Bagaimana lagi aku kalah

" saya Diah kak" dia mengulurkan tangannya yang lebih putih dariku. Aku terpaku memandang tangan yang mengambang diudara. Aku takut dia merasakan tanganku yang kini sedingin es.

"Almira" dia mengernyit saat aku menyambut tangannya. Seperti mengerti perasaanku, dia tersenyum hangat dan tak membahasnya.

Entah apa yang kulakukan, entah apa yang kukejar. Aku berdiri disini, ditengah keluarga yang telah mengayak perasaanku dan meninggalkan trauma. Bahkan kini aku seperti sepuluh tahun lalu yang ketakutan saat diamati oleh Ibu Ratih. Nailah tak perduli dengan eyangnya yang tak suka padaku, dia nyaman saja menggelendot ditubuhku.

Aku gila bila tetap bertahan disini, lebih gila lagi kakiku menurut saja saat Mas Fandi mengajakku kekantin rumah sakit.

"kamu tau Al, rina sakit apa?" aku mengangguk.

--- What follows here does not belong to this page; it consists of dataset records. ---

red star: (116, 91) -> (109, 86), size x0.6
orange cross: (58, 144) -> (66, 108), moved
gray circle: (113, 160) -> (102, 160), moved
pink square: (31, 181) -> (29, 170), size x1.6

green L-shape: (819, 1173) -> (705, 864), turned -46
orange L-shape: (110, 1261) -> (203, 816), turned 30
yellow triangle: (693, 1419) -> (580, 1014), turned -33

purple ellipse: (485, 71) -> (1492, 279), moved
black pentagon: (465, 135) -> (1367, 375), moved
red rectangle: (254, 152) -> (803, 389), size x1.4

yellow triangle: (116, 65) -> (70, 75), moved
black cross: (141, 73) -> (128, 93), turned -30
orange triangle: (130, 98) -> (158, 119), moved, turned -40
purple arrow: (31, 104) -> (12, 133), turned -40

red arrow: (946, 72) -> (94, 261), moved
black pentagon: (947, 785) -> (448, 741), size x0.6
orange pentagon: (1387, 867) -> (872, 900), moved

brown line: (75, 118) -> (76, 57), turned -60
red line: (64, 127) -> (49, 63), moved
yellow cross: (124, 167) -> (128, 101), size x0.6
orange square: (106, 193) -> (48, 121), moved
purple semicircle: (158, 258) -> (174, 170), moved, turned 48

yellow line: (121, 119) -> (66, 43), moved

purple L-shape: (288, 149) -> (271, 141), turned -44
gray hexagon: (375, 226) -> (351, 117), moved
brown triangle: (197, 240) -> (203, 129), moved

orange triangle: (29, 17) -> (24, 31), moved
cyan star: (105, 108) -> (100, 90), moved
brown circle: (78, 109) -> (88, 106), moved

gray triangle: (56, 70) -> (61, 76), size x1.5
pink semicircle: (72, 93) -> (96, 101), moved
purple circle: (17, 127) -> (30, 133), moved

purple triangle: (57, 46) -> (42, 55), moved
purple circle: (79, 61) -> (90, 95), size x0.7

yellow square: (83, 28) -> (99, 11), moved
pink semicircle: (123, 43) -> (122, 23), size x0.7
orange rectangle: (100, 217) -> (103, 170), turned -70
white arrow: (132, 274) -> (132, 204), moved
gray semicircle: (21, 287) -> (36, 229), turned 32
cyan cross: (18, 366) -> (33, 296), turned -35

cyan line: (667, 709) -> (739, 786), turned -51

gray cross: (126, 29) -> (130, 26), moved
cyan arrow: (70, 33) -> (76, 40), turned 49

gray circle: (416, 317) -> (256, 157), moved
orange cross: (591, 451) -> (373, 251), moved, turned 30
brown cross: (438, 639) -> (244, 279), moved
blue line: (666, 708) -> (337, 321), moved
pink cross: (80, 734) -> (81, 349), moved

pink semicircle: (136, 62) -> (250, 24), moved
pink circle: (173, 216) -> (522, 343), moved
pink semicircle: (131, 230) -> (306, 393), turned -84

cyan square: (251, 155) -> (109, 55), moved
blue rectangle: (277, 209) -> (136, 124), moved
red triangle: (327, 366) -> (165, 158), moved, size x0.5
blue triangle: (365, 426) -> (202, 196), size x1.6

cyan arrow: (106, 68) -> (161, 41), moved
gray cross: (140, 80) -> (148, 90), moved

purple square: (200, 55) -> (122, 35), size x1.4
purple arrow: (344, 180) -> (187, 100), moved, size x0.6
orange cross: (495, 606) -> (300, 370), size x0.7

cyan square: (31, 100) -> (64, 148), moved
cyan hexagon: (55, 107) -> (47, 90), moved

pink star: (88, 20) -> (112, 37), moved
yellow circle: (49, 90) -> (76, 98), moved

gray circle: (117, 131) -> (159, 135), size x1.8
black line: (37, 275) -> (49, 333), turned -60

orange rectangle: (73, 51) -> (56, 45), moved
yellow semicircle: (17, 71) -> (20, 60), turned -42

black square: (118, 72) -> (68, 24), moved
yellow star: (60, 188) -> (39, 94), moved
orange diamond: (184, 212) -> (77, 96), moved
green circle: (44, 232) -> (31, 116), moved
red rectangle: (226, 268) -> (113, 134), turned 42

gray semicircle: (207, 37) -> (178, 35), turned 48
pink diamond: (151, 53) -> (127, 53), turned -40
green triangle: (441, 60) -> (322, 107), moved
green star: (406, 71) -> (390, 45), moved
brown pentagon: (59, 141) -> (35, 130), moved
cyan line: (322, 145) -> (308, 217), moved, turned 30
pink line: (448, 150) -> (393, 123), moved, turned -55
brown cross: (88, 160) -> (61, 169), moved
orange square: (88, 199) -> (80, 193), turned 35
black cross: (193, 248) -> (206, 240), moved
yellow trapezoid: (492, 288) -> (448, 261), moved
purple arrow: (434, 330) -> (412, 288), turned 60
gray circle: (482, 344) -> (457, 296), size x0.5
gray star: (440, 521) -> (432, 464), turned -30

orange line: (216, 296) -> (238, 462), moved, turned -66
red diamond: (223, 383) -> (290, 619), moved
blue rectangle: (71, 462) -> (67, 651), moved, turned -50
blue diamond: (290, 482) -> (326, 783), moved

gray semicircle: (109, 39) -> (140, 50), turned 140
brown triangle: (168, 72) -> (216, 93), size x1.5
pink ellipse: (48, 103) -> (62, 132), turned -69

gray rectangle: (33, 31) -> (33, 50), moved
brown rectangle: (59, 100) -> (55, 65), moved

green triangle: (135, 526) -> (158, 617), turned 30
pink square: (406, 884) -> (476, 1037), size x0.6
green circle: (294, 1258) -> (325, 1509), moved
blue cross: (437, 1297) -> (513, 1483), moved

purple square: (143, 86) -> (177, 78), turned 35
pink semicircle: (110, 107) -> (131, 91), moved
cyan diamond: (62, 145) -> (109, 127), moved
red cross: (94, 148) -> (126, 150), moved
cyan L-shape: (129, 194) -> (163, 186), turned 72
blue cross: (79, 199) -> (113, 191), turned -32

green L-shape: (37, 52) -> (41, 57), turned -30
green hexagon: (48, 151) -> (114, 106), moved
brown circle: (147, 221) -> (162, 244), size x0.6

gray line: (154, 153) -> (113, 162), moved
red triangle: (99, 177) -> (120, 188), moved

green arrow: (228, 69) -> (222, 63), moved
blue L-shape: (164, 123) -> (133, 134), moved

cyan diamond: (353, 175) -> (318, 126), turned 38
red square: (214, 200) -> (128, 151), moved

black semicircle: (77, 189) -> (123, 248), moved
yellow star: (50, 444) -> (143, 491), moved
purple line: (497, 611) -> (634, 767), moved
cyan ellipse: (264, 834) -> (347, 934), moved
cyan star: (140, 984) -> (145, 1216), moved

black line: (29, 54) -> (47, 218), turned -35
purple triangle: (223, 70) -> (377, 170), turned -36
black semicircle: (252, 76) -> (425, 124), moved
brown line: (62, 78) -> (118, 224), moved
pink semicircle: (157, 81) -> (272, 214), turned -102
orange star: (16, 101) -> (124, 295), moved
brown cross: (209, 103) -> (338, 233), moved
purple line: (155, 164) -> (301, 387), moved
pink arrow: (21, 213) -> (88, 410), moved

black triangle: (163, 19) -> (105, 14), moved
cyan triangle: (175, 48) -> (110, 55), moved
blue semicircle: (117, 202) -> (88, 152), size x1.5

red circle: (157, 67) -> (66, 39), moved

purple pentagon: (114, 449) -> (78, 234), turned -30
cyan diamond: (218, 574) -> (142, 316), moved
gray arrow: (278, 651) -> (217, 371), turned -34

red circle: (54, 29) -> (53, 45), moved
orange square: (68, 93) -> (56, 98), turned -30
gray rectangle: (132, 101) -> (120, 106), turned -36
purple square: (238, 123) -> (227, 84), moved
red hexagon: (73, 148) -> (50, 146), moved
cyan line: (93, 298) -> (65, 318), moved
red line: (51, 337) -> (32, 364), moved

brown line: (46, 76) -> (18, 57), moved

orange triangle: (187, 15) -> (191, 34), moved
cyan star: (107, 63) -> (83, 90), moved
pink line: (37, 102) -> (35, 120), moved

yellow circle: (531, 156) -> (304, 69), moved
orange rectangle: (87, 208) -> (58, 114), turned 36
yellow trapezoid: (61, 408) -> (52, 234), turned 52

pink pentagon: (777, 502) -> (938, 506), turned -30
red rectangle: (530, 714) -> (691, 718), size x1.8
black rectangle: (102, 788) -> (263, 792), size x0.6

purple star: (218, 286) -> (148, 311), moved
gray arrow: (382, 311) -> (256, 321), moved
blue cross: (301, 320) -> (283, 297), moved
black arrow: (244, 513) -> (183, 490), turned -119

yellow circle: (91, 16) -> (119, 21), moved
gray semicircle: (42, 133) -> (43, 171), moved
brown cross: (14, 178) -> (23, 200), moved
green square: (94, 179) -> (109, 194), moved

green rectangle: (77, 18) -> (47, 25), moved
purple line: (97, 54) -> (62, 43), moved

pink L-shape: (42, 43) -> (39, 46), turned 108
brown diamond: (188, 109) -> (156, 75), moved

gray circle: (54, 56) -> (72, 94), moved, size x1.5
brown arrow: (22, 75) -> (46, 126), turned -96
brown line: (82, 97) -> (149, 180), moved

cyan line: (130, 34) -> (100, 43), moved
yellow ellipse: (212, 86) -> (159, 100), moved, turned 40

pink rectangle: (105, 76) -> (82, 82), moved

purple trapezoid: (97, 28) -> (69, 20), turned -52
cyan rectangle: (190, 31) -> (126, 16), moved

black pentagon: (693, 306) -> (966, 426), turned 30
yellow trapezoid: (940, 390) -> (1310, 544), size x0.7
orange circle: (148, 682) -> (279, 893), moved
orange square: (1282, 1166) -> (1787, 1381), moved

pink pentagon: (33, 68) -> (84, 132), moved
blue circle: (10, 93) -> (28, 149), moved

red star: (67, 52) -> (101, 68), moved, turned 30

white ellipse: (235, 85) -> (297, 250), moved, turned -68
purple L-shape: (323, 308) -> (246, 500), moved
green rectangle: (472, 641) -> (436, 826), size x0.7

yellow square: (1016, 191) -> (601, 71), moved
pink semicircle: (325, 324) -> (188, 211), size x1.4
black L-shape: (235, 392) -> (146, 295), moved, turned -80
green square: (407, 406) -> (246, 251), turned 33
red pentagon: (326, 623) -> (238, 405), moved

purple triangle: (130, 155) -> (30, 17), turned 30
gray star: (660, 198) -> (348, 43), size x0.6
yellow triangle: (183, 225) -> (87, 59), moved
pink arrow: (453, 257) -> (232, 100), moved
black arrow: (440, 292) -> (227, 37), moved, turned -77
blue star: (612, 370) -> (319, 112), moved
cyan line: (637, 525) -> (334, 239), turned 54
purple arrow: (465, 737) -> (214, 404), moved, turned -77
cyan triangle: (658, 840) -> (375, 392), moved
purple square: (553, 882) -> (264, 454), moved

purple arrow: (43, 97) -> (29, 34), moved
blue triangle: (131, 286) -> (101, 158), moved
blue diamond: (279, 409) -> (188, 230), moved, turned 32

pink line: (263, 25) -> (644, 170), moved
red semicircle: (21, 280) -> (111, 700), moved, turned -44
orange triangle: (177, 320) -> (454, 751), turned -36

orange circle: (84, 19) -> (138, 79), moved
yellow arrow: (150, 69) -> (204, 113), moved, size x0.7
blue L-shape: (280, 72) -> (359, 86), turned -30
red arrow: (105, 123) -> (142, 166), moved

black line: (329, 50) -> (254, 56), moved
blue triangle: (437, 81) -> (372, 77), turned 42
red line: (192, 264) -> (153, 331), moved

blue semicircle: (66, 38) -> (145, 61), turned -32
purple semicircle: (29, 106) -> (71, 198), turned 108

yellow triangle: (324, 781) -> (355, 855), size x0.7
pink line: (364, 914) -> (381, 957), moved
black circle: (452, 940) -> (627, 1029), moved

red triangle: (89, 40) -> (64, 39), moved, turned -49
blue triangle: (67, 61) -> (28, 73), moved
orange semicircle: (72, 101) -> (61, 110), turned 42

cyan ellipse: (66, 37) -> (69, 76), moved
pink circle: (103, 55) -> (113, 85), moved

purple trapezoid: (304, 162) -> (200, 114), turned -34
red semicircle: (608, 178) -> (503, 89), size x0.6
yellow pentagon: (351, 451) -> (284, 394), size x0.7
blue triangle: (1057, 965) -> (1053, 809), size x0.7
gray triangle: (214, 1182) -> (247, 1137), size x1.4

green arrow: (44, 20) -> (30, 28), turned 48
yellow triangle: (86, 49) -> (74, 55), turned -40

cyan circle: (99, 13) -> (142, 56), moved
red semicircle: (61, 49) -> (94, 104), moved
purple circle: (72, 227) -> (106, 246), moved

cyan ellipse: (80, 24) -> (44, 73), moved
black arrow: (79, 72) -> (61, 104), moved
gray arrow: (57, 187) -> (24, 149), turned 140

"ibunya meninggal sesaat setelah melahirkan dia, menurut tetangganya dulu ibunya mengalami pendarahan hebat, saat itu mereka tinggal didesa terpencil dan hanya ada bidan desa. Ayahnya adalah karyawan ditempatku dulu dan sangat dekat denganku, ayahnya mengalami kecelakaan kerja yang bisa dibilang ringan. Namun pendarahannya sulit dihentikan dan dia meninggal diperjalanan menuju rumah sakit kabupaten. Ayahnya bawahanku, dia menitipkan Rina padaku. Kau tau istilah orang melayu simpai keramat itu lah dia, ayah dan ibunya anak tunggal dan kau tau dia pun begitu" aku diam dan dia menjeda ceritanya sekedar untuk menghirup teh hangat dihadapannya.

"saat dia melahirkan Naura putri pertama kami, dia koma selama tiga bulan. Dokter disana tidak dapat mendiagnosa penyebabnya, kami justru percaya takhayul kalau dia diganggu setan" Mas Fandy tertawa sakartis, aku tak tau harus menimpali apa.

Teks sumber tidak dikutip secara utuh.